Mexicanos y Mexicanas; Latinos y Latinas; Morenos y Boricuas – hell, anybody out there who is of Spanish descent or a fan of the culture, your time has come! Put away your DVDs and comic books clad with black-and-white superheroes and stand proud. Jive suckas everywhere will soon be uttering a new name as they taste the steel blade of justice. That name is Machete!
Director Robert Rodriguez first brought the larger-than-life title to the big screen via the 2007 hit Grindhouse (and his installation in the film, Planet Terror). When audiences saw the Machete trailer during the film, many were amused by the campy one-liners and gruesome badassness it portrayed. But soon, Rodriguez realized that there was something deeper about Machete that resonated with audiences.
“People would come up to me and ask, ‘Are you going to make that movie?’” recalls Rodriguez. “And I would respond, ‘Yeah, of course we’re going to make it,’ – although I really had no firm plans to do so – because I didn’t want to let them down. They were genuinely excited to see the entire film be made.”
That enthusiasm was due, in part, to the rousing performance given by actor Danny Trejo. With his long hair, weathered face and stone cold persona, Trejo gave fans what they’d been longing for all along – a Latin movie hero.
“The fans were everywhere,” says Trejo. “When I was in England a few years ago, I was stopped by two guys who had tattoos of the character Machete on their backs. When I signed my name above their tattoos, they had my signature tattooed as well.”
So Rodriguez rounded up his makeshift repertory team of players (such as Trejo, Jessica Alba, Lindsay Lohan and Cheech Marin) and added a few new names to the mix (Robert De Niro, Steven Seagal, Michelle Rodriguez) and wrote them into what is, perhaps, one of the funniest, most violent nods to ’70s exploitation flicks in Hollywood history.

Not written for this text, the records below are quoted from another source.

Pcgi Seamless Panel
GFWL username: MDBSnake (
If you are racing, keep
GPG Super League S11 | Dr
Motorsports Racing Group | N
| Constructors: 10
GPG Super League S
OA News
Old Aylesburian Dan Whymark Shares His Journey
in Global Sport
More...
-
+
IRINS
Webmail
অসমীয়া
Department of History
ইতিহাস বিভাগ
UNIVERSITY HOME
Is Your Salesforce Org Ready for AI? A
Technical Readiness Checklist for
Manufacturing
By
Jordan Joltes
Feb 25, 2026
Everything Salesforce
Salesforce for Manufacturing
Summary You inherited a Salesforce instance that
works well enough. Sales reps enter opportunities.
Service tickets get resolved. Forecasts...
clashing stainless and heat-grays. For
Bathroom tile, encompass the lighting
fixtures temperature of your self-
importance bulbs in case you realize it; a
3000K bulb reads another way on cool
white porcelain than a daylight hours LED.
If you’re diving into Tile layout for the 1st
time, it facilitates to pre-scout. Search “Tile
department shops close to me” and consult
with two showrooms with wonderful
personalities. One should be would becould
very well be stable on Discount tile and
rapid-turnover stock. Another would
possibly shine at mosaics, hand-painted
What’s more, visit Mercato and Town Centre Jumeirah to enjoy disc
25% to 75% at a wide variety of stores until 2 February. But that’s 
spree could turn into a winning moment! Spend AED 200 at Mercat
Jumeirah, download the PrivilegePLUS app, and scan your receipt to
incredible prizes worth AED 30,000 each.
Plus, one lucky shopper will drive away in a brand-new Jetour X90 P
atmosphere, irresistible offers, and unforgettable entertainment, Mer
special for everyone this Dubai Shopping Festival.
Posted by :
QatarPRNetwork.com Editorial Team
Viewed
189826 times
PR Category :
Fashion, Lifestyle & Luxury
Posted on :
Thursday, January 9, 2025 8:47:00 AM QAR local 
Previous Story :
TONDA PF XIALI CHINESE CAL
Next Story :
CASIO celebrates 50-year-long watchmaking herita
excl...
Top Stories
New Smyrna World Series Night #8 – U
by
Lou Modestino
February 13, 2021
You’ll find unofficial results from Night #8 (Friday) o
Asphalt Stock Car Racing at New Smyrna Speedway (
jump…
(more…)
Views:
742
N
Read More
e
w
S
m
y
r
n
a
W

“The cast may have sounded bizarre to some people when first announced,” notes Rodriguez, “[but] the eclectic mix really works.”
As most stories go, Machete’s is especially grueling. During his youth, he lived a tough life on Mexico’s streets. Once adulthood rolled around, he became a Federale with a penchant for bringing people to justice with the use of his namesake, the machete. Machete is set up for a crime he didn’t commit and must clear his name with the help of a beautiful immigration officer (played by Alba). Together, the two fight to bring the bad guys to justice. This means exposing the dirty deeds of a racist right-wing senator (played by De Niro), several crooked thugs and a drug cartel chief (played by Seagal) who has instigated many of the events that have led Machete on his reign of vengeance.
Machete also enlists the help of a few of his closest friends – the undocumented workers fighting for their own freedom in the good old U.S. of A. Led by Luz (Michelle Rodriguez) – a smoking hot taco truck lady – Machete and “the network” do things that Dirty Harry and Dolemite could have never accomplished. Oh, and he even manages to drop a little lovin’ on the ladies in the process. But even his tender side comes with consequences.
“Machete is a man of very few words, but when he does say something, someone’s gonna die!” says Trejo.
Although there is no official death count in the film, Rodriguez wants moviegoers to know that some characters – even the ones who may have been brutally maimed or injured – could return in future installments of the series. And for film fans who have long awaited such a hero, born from el barrio and raised on blood, Machete will be worth the wait.
“There weren’t any action movies with a Latin flavor that could play to a broad audience,” notes the director. “When I watched John Woo’s movies, they made me want to be Asian. Woo and Chow Yun-Fat’s Hard Boiled and The Killer really inspired me to make films that would create that feeling in the Latin arena.”
Machete releases in theaters Sept. 3.